#### Task prompt
Below are entries with pictures in them. Output exactly the lines starting at the line with "Ignacio Escolar" and ending at the line with "Подарочная карта", both included, but not the pictures.
--- Data for this exercise Enclosed Below ---
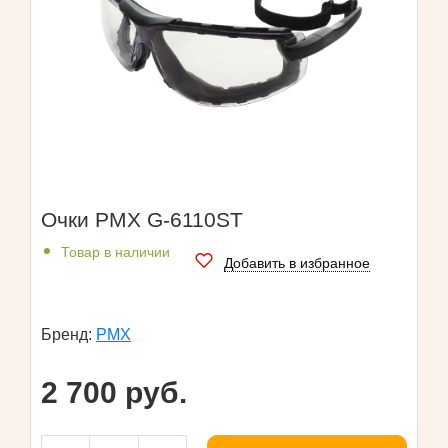
Очки PMX G-6110ST
Товар в наличии
Добавить в избранное
Бренд:
PMX
2 700 руб.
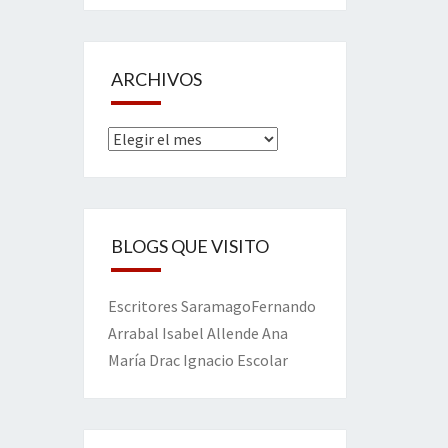
ARCHIVOS
Archivos
BLOGS QUE VISITO
Escritores
Saramago
Fernando
Arrabal
Isabel Allende
Ana
María Drac
Ignacio Escolar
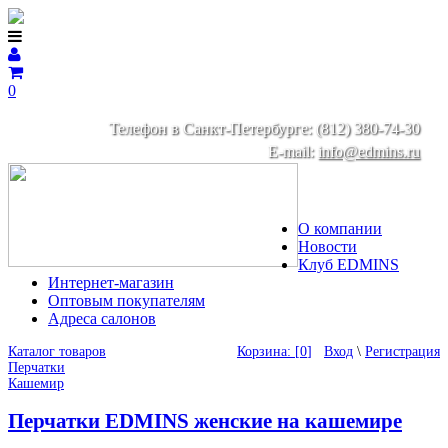
0
Телефон в Санкт-Петербурге: (812) 380-74-30
E-mail:
info@edmins.ru
О компании
Новости
Клуб EDMINS
Интернет-магазин
Оптовым покупателям
Адреса салонов
Каталог товаров
Корзина: [
0
]
Вход
\
Регистрация
Перчатки
Кашемир
Перчатки EDMINS женские на кашемире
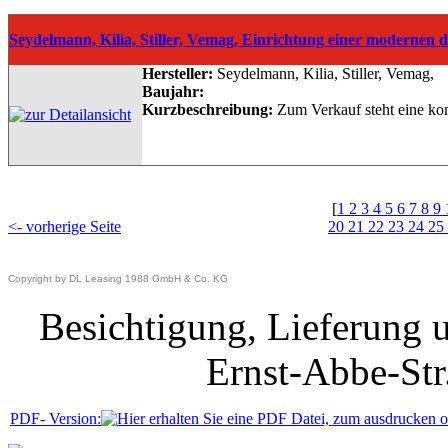
Seydelmann, Kilia, Stiller, Vemag, Einrichtung einer modernen 
Hersteller:
Seydelmann, Kilia, Stiller, Vemag,
Baujahr:
Kurzbeschreibung:
Zum Verkauf steht eine kom
[
1
2
3
4
5
6
7
8
9
<- vorherige Seite
20
21
22
23
24
25
Copyright by DL Leasing 1988 GmbH & Co. KG
Besichtigung, Lieferung 
Ernst-Abbe-Str
PDF- Version:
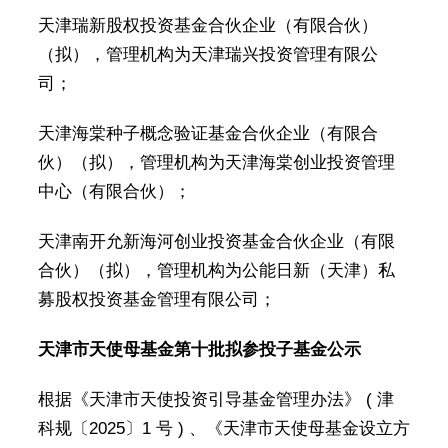
天津瑞新股权投资基金合伙企业（有限合伙）
（拟），管理机构为天津瑞兴投资管理有限公
司；
天津海棠种子概念验证基金合伙企业（有限合
伙）（拟），管理机构为天津海棠创业投资管理
中心（有限合伙）；
天津南开允新海河创业投资基金合伙企业（有限
合伙）（拟），管理机构为公能日新（天津）私
募股权投资基金管理有限公司；
天津市天使母基金第十批拟参投子基金公示
根据《天津市天使投资引导基金管理办法》 ( 津
科规〔2025〕1 号 ) 、《天津市天使母基金设立方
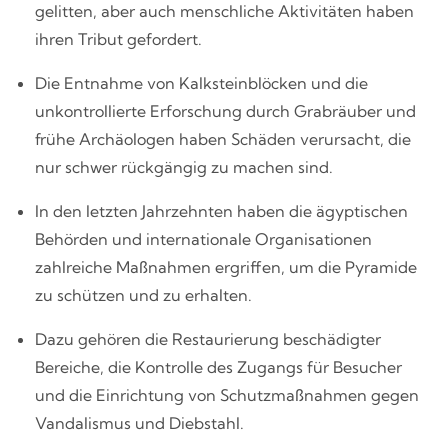
gelitten, aber auch menschliche Aktivitäten haben
ihren Tribut gefordert.
Die Entnahme von Kalksteinblöcken und die
unkontrollierte Erforschung durch Grabräuber und
frühe Archäologen haben Schäden verursacht, die
nur schwer rückgängig zu machen sind.
In den letzten Jahrzehnten haben die ägyptischen
Behörden und internationale Organisationen
zahlreiche Maßnahmen ergriffen, um die Pyramide
zu schützen und zu erhalten.
Dazu gehören die Restaurierung beschädigter
Bereiche, die Kontrolle des Zugangs für Besucher
und die Einrichtung von Schutzmaßnahmen gegen
Vandalismus und Diebstahl.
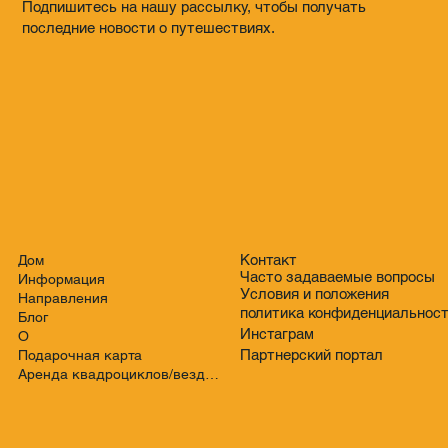
Подпишитесь на нашу рассылку, чтобы получать
последние новости о путешествиях.
Контакт
Дом
Часто задаваемые вопросы
Информация
Условия и положения
Направления
политика конфиденциальнос
Блог
Инстаграм
О
Партнерский портал
Подарочная карта
Аренда квадроциклов/вездеходов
--- End of Enclosed Data for this exercise ---
#### Exercise output
Ignacio Escolar
0
Телефон в Санкт-Петербурге: (812) 380-74-30
E-mail:
info@edmins.ru
О компании
Новости
Клуб EDMINS
Интернет-магазин
Оптовым покупателям
Адреса салонов
Каталог товаров
Корзина: [
0
]
Вход
\
Регистрация
Перчатки
Кашемир
Перчатки EDMINS женские на кашемире
Seydelmann, Kilia, Stiller, Vemag, Einrichtung einer modernen 
Hersteller:
Seydelmann, Kilia, Stiller, Vemag,
Baujahr:
Kurzbeschreibung:
Zum Verkauf steht eine kom
[
1
2
3
4
5
6
7
8
9
<- vorherige Seite
20
21
22
23
24
25
Copyright by DL Leasing 1988 GmbH & Co. KG
Besichtigung, Lieferung 
Ernst-Abbe-Str
PDF- Version:
天津瑞新股权投资基金合伙企业（有限合伙）
（拟），管理机构为天津瑞兴投资管理有限公
司；
天津海棠种子概念验证基金合伙企业（有限合
伙）（拟），管理机构为天津海棠创业投资管理
中心（有限合伙）；
天津南开允新海河创业投资基金合伙企业（有限
合伙）（拟），管理机构为公能日新（天津）私
募股权投资基金管理有限公司；
天津市天使母基金第十批拟参投子基金公示
根据《天津市天使投资引导基金管理办法》 ( 津
科规〔2025〕1 号 ) 、《天津市天使母基金设立方
gelitten, aber auch menschliche Aktivitäten haben
ihren Tribut gefordert.
Die Entnahme von Kalksteinblöcken und die
unkontrollierte Erforschung durch Grabräuber und
frühe Archäologen haben Schäden verursacht, die
nur schwer rückgängig zu machen sind.
In den letzten Jahrzehnten haben die ägyptischen
Behörden und internationale Organisationen
zahlreiche Maßnahmen ergriffen, um die Pyramide
zu schützen und zu erhalten.
Dazu gehören die Restaurierung beschädigter
Bereiche, die Kontrolle des Zugangs für Besucher
und die Einrichtung von Schutzmaßnahmen gegen
Vandalismus und Diebstahl.
Подпишитесь на нашу рассылку, чтобы получать
последние новости о путешествиях.
Контакт
Дом
Часто задаваемые вопросы
Информация
Условия и положения
Направления
политика конфиденциальнос
Блог
Инстаграм
О
Партнерский портал
Подарочная карта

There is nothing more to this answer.